Dog Park Dos’s and Don’ts

Peter H. Eeg DVM

Poolesville Veterinary Clinic

                Our town is very fortunate that due to hard work from several residents and the Commissioner’s of Poolesville, we have a well designed and managed Dog Park.  Here’s what you should know for you and your pet before joining the fun.

                It is a great idea to discuss your plans to take your canine pal to the dog park with your veterinarian and/or your dog’s trainer before you go.  Getting an idea of how your dog friend will interact with the other “crew” of dogs at the park can be very helpful in limiting dog to dog and dog to human issues.

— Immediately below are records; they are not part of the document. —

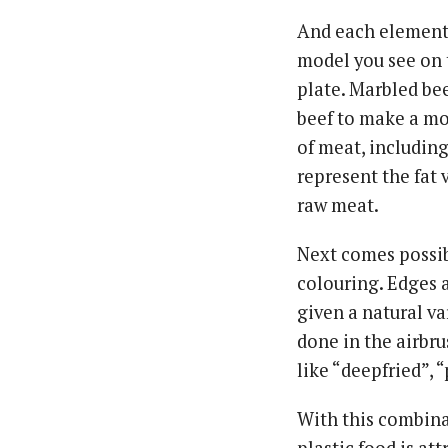
And each element 
model you see on t
plate. Marbled bee
beef to make a mou
of meat, including
represent the fat 
raw meat.
Next comes possibl
colouring. Edges a
given a natural var
done in the airbru
like “deepfried”, 
With this combina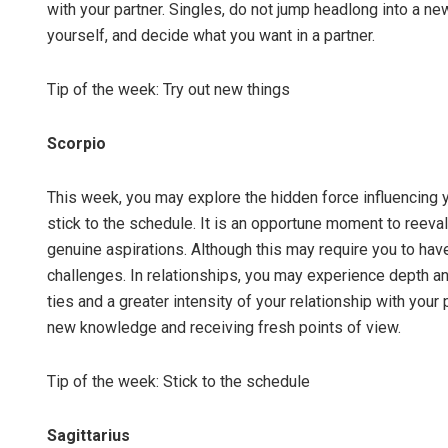
with your partner. Singles, do not jump headlong into a n
yourself, and decide what you want in a partner.
Tip of the week: Try out new things
Scorpio
This week, you may explore the hidden force influencing 
stick to the schedule. It is an opportune moment to reeval
genuine aspirations. Although this may require you to hav
challenges. In relationships, you may experience depth an
ties and a greater intensity of your relationship with your 
new knowledge and receiving fresh points of view.
Tip of the week: Stick to the schedule
Sagittarius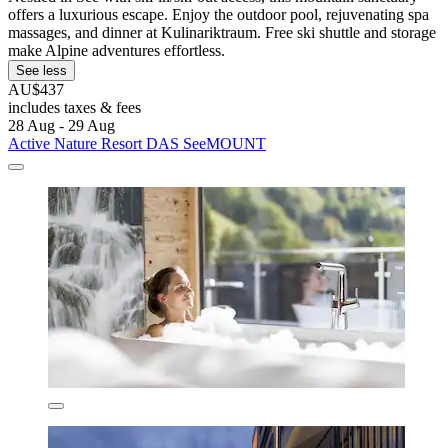
offers a luxurious escape. Enjoy the outdoor pool, rejuvenating spa
massages, and dinner at Kulinariktraum. Free ski shuttle and storage
make Alpine adventures effortless.
See less
AU$437
includes taxes & fees
28 Aug - 29 Aug
Active Nature Resort DAS SeeMOUNT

                Aggression is not uncommon at a dog park.  This is true because dogs use aggression as a tactic to determine the motives of other dogs and provide insight to other dogs about what they are representing.  It is important that you have an idea of where your dog falls on the, “Big Dog on Campus” spectrum.  Discussing with your veterinarian or your favorite trainer about the potentials for fights, bites and potential disease sharing is a very good first step to a safe and happy outing to the dog park.

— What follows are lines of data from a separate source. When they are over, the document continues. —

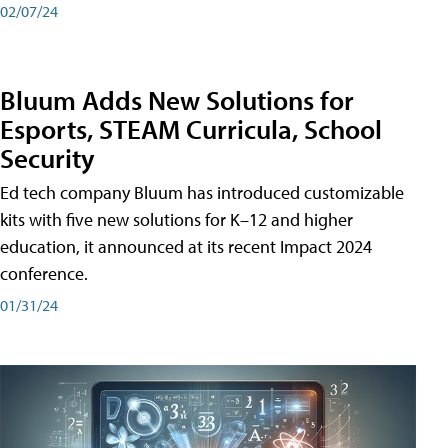
02/07/24
Bluum Adds New Solutions for
Esports, STEAM Curricula, School
Security
Ed tech company Bluum has introduced customizable
kits with five new solutions for K–12 and higher
education, it announced at its recent Impact 2024
conference.
01/31/24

                Talking about your pets’ temperament, age, size and health can determine whether your furry canine is ready to be introduced to other dogs and humans.  It is OK if your dog is not a dog park dog.  Not all dogs are “dog park ready” dogs.  Some are too afraid, and some are too aggressive to have a safe and fun time.

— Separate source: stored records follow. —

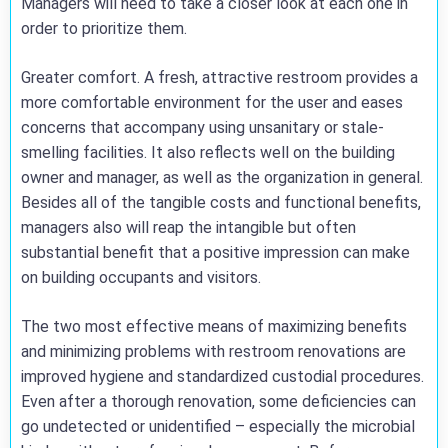
Managers will need to take a closer look at each one in
order to prioritize them.
Greater comfort. A fresh, attractive restroom provides a
more comfortable environment for the user and eases
concerns that accompany using unsanitary or stale-
smelling facilities. It also reflects well on the building
owner and manager, as well as the organization in general.
Besides all of the tangible costs and functional benefits,
managers also will reap the intangible but often
substantial benefit that a positive impression can make
on building occupants and visitors.
The two most effective means of maximizing benefits
and minimizing problems with restroom renovations are
improved hygiene and standardized custodial procedures.
Even after a thorough renovation, some deficiencies can
go undetected or unidentified – especially the microbial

                Make sure that your buddy is current on all vaccinations and preventative health measures, like flea/tick protection and internal parasite protection.  Dogs that are frequent dog parkers should have fecal exams done at least 2-3 times a year to help avoid unexpected problems.

                Most importantly have your veterinarian and/or trainer help you recognize signs of aggression that may be evident from another dog or your own canine friend.  Simple visual ques from another dog’s body language allowing the identification of fear or anxiety that can trigger aggression are important things to understand.  This can give you great insight into their plans during a meeting with your canine pal.

                Make sure your have consistent simple obedience commands well set between yourself and your dog friend.  It sounds silly, but “Sit Means Sit, Stay Means Stay and Leave it Means Leave it”, until otherwise commanded are critical to safety for you and your K-9 kids.  These obedience commands can often be the difference between a great day at the park and a bad day visiting your favorite veterinarian to get medical attention for your dog.

                Lastly, check the dog park out without your dog before you bring them for a visit.  Talking to other human dog parkers can give you greater peace of mind that you and your canine will have fun and be safe at the dog park.